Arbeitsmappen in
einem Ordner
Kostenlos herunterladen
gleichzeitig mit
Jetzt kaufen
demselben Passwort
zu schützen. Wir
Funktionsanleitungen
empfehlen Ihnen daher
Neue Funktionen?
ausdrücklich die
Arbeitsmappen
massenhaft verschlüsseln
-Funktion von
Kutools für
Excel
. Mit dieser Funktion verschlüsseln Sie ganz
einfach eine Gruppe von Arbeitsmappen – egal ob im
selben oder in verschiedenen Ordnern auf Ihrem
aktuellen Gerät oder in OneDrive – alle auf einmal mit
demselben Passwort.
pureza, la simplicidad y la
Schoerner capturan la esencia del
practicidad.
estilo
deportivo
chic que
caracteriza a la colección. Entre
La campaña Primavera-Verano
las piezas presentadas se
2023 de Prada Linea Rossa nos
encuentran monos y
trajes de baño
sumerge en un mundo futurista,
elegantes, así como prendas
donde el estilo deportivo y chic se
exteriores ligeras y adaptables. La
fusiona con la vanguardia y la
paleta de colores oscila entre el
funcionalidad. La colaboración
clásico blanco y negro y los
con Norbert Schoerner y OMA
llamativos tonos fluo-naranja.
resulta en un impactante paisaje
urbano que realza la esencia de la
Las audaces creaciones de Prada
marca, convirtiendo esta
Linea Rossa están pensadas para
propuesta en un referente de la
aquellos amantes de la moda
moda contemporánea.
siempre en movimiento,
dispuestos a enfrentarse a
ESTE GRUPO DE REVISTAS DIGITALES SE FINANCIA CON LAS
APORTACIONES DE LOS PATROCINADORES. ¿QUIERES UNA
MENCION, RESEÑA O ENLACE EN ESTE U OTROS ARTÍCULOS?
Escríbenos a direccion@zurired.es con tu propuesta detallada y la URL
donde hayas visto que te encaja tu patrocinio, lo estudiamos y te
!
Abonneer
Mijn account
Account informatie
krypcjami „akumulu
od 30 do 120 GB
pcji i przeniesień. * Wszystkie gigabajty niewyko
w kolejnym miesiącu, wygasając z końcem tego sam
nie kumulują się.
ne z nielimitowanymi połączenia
========================================
--- WORK TO BE COMPLETED ---
Write down every record shown above precisely.

--- RESPONSE ---
Arbeitsmappen in
einem Ordner
Kostenlos herunterladen
gleichzeitig mit
Jetzt kaufen
demselben Passwort
zu schützen. Wir
Funktionsanleitungen
empfehlen Ihnen daher
Neue Funktionen?
ausdrücklich die
Arbeitsmappen
massenhaft verschlüsseln
-Funktion von
Kutools für
Excel
. Mit dieser Funktion verschlüsseln Sie ganz
einfach eine Gruppe von Arbeitsmappen – egal ob im
selben oder in verschiedenen Ordnern auf Ihrem
aktuellen Gerät oder in OneDrive – alle auf einmal mit
demselben Passwort.
pureza, la simplicidad y la
Schoerner capturan la esencia del
practicidad.
estilo
deportivo
chic que
caracteriza a la colección. Entre
La campaña Primavera-Verano
las piezas presentadas se
2023 de Prada Linea Rossa nos
encuentran monos y
trajes de baño
sumerge en un mundo futurista,
elegantes, así como prendas
donde el estilo deportivo y chic se
exteriores ligeras y adaptables. La
fusiona con la vanguardia y la
paleta de colores oscila entre el
funcionalidad. La colaboración
clásico blanco y negro y los
con Norbert Schoerner y OMA
llamativos tonos fluo-naranja.
resulta en un impactante paisaje
urbano que realza la esencia de la
Las audaces creaciones de Prada
marca, convirtiendo esta
Linea Rossa están pensadas para
propuesta en un referente de la
aquellos amantes de la moda
moda contemporánea.
siempre en movimiento,
dispuestos a enfrentarse a
ESTE GRUPO DE REVISTAS DIGITALES SE FINANCIA CON LAS
APORTACIONES DE LOS PATROCINADORES. ¿QUIERES UNA
MENCION, RESEÑA O ENLACE EN ESTE U OTROS ARTÍCULOS?
Escríbenos a direccion@zurired.es con tu propuesta detallada y la URL
donde hayas visto que te encaja tu patrocinio, lo estudiamos y te
!
Abonneer
Mijn account
Account informatie
krypcjami „akumulu
od 30 do 120 GB
pcji i przeniesień. * Wszystkie gigabajty niewyko
w kolejnym miesiącu, wygasając z końcem tego sam
nie kumulują się.
ne z nielimitowanymi połączenia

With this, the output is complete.